Ther are other factors that reduce the actual upper value, but it's basically what happens.
VCA compressors have a different behaviour; the gain control law is in decibel-per-volt; that means that a variation of let's say one volt of the input signal will have different action whether it's from 1V to 2V (6dB) or 10V to 11V (only ca. 1dB).
Then you have to consider the topology, feedback or feed-forward.
Feedback reduces the slope of the compression curve since any compression results in reducing the control voltage.
Understanding compressors is a vast subject; I'm sorry I can't resume it in a single post.

 

[jBam]

Understanding compressors is a vast subject; I'm sorry I can't resume it in a single post.

Yes absolutely sure it is …  Thanks for the detailed reply.  Just to clarify - I'm not really trying to understand a particular type of compressor… mores hypothesizing about ways to affect and control dynamics.

i.e.
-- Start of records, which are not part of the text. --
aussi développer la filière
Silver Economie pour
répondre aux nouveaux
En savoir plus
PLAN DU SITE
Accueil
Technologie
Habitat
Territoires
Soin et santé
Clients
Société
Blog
The idea I have is not based on anything other than a possibly flawed interpretation of possibilities within electronics, combined with a reasonably good understanding of "what SHOULD be possible"!
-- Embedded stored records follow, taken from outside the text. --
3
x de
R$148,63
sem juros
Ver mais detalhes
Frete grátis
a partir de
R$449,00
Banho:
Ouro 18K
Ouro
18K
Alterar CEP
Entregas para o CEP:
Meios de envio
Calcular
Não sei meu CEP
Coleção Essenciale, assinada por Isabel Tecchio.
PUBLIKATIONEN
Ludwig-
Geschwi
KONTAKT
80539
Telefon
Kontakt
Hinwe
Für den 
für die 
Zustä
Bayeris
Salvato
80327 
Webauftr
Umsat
Hopefully this thread is fun for others too!  I'm bound to be talking about a few non-conventional things, and like I've maintained in previous comments - it's quite possibly just a silly idea 

You certainly seem to have a pretty solid understanding of these types of things - to assist / clarify, and hopefully squeeze a little more good advice out of you… I'm currently working toward a feed forward style arrangement, and it'll be entirely solid state.  I think the main part that's confusing me is the logarithmic dB world (which is strange - because I'm pretty switched on in understanding things like this… it's just when I add in CV control to to it all I'm spinning around in circles!!)…

So, with what you suggest, CV control within a solid state VCA arrangement is in dB / V?  So a constant dB drop would represent a ratio drop in level…?  Hmm… that's interesting, but slightly annoying haha…  i.e. - and I know it's a flawed crappy example - the "1" option in the attachment is actually presenting more of a "ratio" control (e.g. -3dB).  The "2" option, would have a widely varying response, greatly increasing compression the more the signal goes over the threshold?
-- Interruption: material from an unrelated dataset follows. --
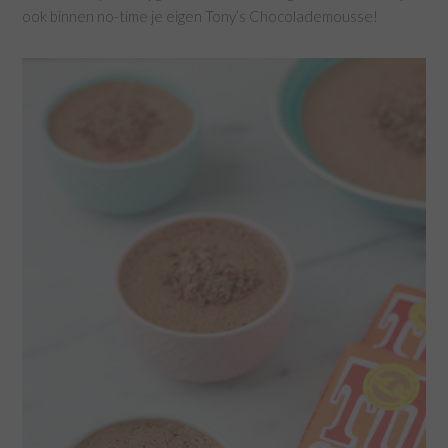
ook binnen no-time je eigen Tony’s Chocolademousse!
I can work with that, but - back to sketching up crap and scratching my head re: getting a constant hard knee ratio control in there!

Any other comments are welcomed!



[OR is there some kind of antilog VCA that I can use my extracted peak for a more consistent control?… might search around]

 

[CJ]

have you read up on Blackmer and his stuff?

http://www.google.com/patents/US3681618

http://www.thatcorp.com/History_of_VCAs.shtml

looks like Jakob has some stuff

www.gyraf.dk/schematics/VCAs_Ben_Duncan.pdf

Patent Links

http://www.google.com/patents/US4225794

 

[jBam]

have you read up on Blackmer and his stuff?

http://www.google.com/patents/US3681618

http://www.thatcorp.com/History_of_VCAs.shtml

looks like Jakob has some stuff

www.gyraf.dk/schematics/VCAs_Ben_Duncan.pdf

Patent Links

http://www.google.com/patents/US4225794

Cheers CJ… I'll get reading… also cheers for the patent links…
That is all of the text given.